→ Problem: Below is a block of entries; repeat exactly the lines starting at the line that contains "Lun - Vie / 8:00 AM - 5:00 PM" and ending at the line that contains "4 Οκτωβρίου, 2023", both included.

* * * * * * *

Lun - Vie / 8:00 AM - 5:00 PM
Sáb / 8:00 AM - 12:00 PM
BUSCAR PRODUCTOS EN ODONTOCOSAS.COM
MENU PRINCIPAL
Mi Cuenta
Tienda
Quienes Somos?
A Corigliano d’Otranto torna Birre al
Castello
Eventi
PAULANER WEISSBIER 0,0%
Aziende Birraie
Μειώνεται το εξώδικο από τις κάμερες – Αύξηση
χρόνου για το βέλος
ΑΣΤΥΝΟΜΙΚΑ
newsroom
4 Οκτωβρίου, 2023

* * * * * * *

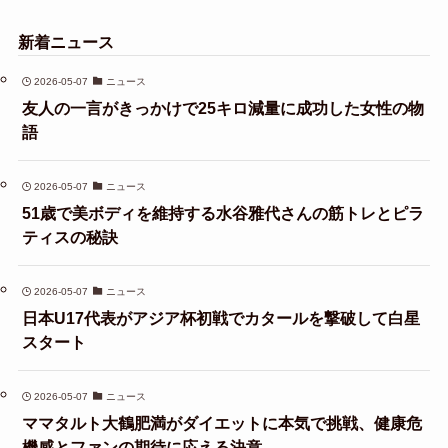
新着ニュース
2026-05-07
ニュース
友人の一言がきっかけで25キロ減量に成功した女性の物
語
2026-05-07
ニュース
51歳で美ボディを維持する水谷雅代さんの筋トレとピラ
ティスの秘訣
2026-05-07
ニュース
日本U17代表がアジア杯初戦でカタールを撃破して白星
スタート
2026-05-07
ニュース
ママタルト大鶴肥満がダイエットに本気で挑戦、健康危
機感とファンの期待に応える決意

* * * * * * *

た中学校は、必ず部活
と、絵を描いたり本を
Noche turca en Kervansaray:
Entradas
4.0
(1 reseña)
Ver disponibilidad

* * * * * * *

→ Answer to this problem:
Lun - Vie / 8:00 AM - 5:00 PM
Sáb / 8:00 AM - 12:00 PM
BUSCAR PRODUCTOS EN ODONTOCOSAS.COM
MENU PRINCIPAL
Mi Cuenta
Tienda
Quienes Somos?
A Corigliano d’Otranto torna Birre al
Castello
Eventi
PAULANER WEISSBIER 0,0%
Aziende Birraie
Μειώνεται το εξώδικο από τις κάμερες – Αύξηση
χρόνου για το βέλος
ΑΣΤΥΝΟΜΙΚΑ
newsroom
4 Οκτωβρίου, 2023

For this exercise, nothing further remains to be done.